Supplied data ::
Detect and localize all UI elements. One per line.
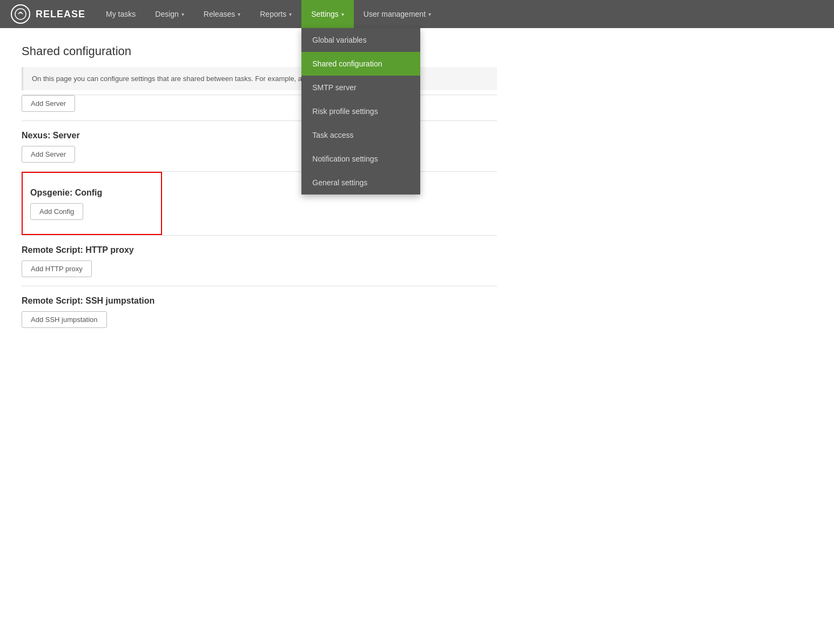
- nav-user-management[interactable]: User management ▾: [354, 0, 441, 28]
- navbar: RELEASE My tasks Design ▾ Releases ▾ Rep…: [0, 0, 834, 28]
- brand-logo: [11, 4, 30, 24]
- remote-ssh-body: Add SSH jumpstation: [22, 311, 497, 337]
- brand[interactable]: RELEASE: [0, 0, 96, 28]
- add-server-button-1[interactable]: Add Server: [22, 95, 75, 112]
- opsgenie-config-title: Opsgenie: Config: [30, 178, 153, 203]
- nav-my-tasks[interactable]: My tasks: [96, 0, 145, 28]
- page-title: Shared configuration: [22, 44, 497, 58]
- add-ssh-jumpstation-button[interactable]: Add SSH jumpstation: [22, 311, 107, 328]
- settings-dropdown: Global variables Shared configuration SM…: [301, 28, 420, 194]
- svg-point-0: [15, 9, 26, 19]
- dropdown-risk-profile-settings[interactable]: Risk profile settings: [301, 99, 420, 123]
- section-nexus-server: Nexus: Server Add Server: [22, 120, 497, 171]
- dropdown-task-access[interactable]: Task access: [301, 123, 420, 147]
- user-mgmt-caret-icon: ▾: [428, 11, 431, 17]
- section-opsgenie-config: Opsgenie: Config Add Config: [22, 171, 497, 235]
- dropdown-smtp-server[interactable]: SMTP server: [301, 76, 420, 99]
- dropdown-general-settings[interactable]: General settings: [301, 171, 420, 194]
- page-description: On this page you can configure settings …: [22, 67, 497, 90]
- releases-caret-icon: ▾: [238, 11, 240, 17]
- add-config-button[interactable]: Add Config: [30, 203, 83, 220]
- section-first: Add Server: [22, 95, 497, 120]
- nexus-server-title: Nexus: Server: [22, 121, 497, 146]
- opsgenie-config-body: Add Config: [30, 203, 153, 229]
- nav-releases[interactable]: Releases ▾: [194, 0, 250, 28]
- design-caret-icon: ▾: [181, 11, 184, 17]
- section-remote-http: Remote Script: HTTP proxy Add HTTP proxy: [22, 235, 497, 286]
- add-http-proxy-button[interactable]: Add HTTP proxy: [22, 260, 92, 277]
- nav-design[interactable]: Design ▾: [145, 0, 194, 28]
- section-first-body: Add Server: [22, 95, 497, 120]
- settings-caret-icon: ▾: [341, 11, 344, 17]
- dropdown-shared-configuration[interactable]: Shared configuration: [301, 52, 420, 76]
- remote-ssh-title: Remote Script: SSH jumpstation: [22, 286, 497, 311]
- opsgenie-highlight-box: Opsgenie: Config Add Config: [22, 172, 162, 235]
- reports-caret-icon: ▾: [289, 11, 292, 17]
- dropdown-notification-settings[interactable]: Notification settings: [301, 147, 420, 171]
- dropdown-global-variables[interactable]: Global variables: [301, 28, 420, 52]
- nexus-server-body: Add Server: [22, 146, 497, 171]
- section-remote-ssh: Remote Script: SSH jumpstation Add SSH j…: [22, 286, 497, 337]
- nav-items: My tasks Design ▾ Releases ▾ Reports ▾ S…: [96, 0, 834, 28]
- brand-name: RELEASE: [36, 9, 85, 20]
- add-server-button-2[interactable]: Add Server: [22, 146, 75, 163]
- remote-http-body: Add HTTP proxy: [22, 260, 497, 286]
- svg-point-1: [20, 12, 22, 14]
- nav-reports[interactable]: Reports ▾: [250, 0, 301, 28]
- nav-settings[interactable]: Settings ▾ Global variables Shared confi…: [301, 0, 354, 28]
- content-area: Add Server Nexus: Server Add Server Opsg…: [22, 95, 497, 353]
- main-content: Shared configuration On this page you ca…: [0, 28, 519, 369]
- remote-http-title: Remote Script: HTTP proxy: [22, 236, 497, 260]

Activity ::
Return the listing above unchanged, apart from dropping its pictures.

Answer space ::
Detect and localize all UI elements. One per line.
- nav-user-management[interactable]: User management ▾: [354, 0, 441, 28]
- navbar: RELEASE My tasks Design ▾ Releases ▾ Rep…: [0, 0, 834, 28]
- brand-logo: [11, 4, 30, 24]
- remote-ssh-body: Add SSH jumpstation: [22, 311, 497, 337]
- brand[interactable]: RELEASE: [0, 0, 96, 28]
- add-server-button-1[interactable]: Add Server: [22, 95, 75, 112]
- opsgenie-config-title: Opsgenie: Config: [30, 178, 153, 203]
- nav-my-tasks[interactable]: My tasks: [96, 0, 145, 28]
- page-title: Shared configuration: [22, 44, 497, 58]
- add-ssh-jumpstation-button[interactable]: Add SSH jumpstation: [22, 311, 107, 328]
- settings-dropdown: Global variables Shared configuration SM…: [301, 28, 420, 194]
- svg-point-0: [15, 9, 26, 19]
- dropdown-risk-profile-settings[interactable]: Risk profile settings: [301, 99, 420, 123]
- section-nexus-server: Nexus: Server Add Server: [22, 120, 497, 171]
- dropdown-task-access[interactable]: Task access: [301, 123, 420, 147]
- user-mgmt-caret-icon: ▾: [428, 11, 431, 17]
- section-opsgenie-config: Opsgenie: Config Add Config: [22, 171, 497, 235]
- dropdown-smtp-server[interactable]: SMTP server: [301, 76, 420, 99]
- dropdown-general-settings[interactable]: General settings: [301, 171, 420, 194]
- page-description: On this page you can configure settings …: [22, 67, 497, 90]
- releases-caret-icon: ▾: [238, 11, 240, 17]
- add-config-button[interactable]: Add Config: [30, 203, 83, 220]
- section-first: Add Server: [22, 95, 497, 120]
- nexus-server-title: Nexus: Server: [22, 121, 497, 146]
- opsgenie-config-body: Add Config: [30, 203, 153, 229]
- nav-releases[interactable]: Releases ▾: [194, 0, 250, 28]
- design-caret-icon: ▾: [181, 11, 184, 17]
- section-remote-http: Remote Script: HTTP proxy Add HTTP proxy: [22, 235, 497, 286]
- add-http-proxy-button[interactable]: Add HTTP proxy: [22, 260, 92, 277]
- nav-design[interactable]: Design ▾: [145, 0, 194, 28]
- section-first-body: Add Server: [22, 95, 497, 120]
- settings-caret-icon: ▾: [341, 11, 344, 17]
- dropdown-shared-configuration[interactable]: Shared configuration: [301, 52, 420, 76]
- remote-ssh-title: Remote Script: SSH jumpstation: [22, 286, 497, 311]
- opsgenie-highlight-box: Opsgenie: Config Add Config: [22, 172, 162, 235]
- reports-caret-icon: ▾: [289, 11, 292, 17]
- dropdown-notification-settings[interactable]: Notification settings: [301, 147, 420, 171]
- dropdown-global-variables[interactable]: Global variables: [301, 28, 420, 52]
- nexus-server-body: Add Server: [22, 146, 497, 171]
- section-remote-ssh: Remote Script: SSH jumpstation Add SSH j…: [22, 286, 497, 337]
- nav-items: My tasks Design ▾ Releases ▾ Reports ▾ S…: [96, 0, 834, 28]
- brand-name: RELEASE: [36, 9, 85, 20]
- add-server-button-2[interactable]: Add Server: [22, 146, 75, 163]
- remote-http-body: Add HTTP proxy: [22, 260, 497, 286]
- svg-point-1: [20, 12, 22, 14]
- nav-reports[interactable]: Reports ▾: [250, 0, 301, 28]
- nav-settings[interactable]: Settings ▾ Global variables Shared confi…: [301, 0, 354, 28]
- content-area: Add Server Nexus: Server Add Server Opsg…: [22, 95, 497, 353]
- main-content: Shared configuration On this page you ca…: [0, 28, 519, 369]
- remote-http-title: Remote Script: HTTP proxy: [22, 236, 497, 260]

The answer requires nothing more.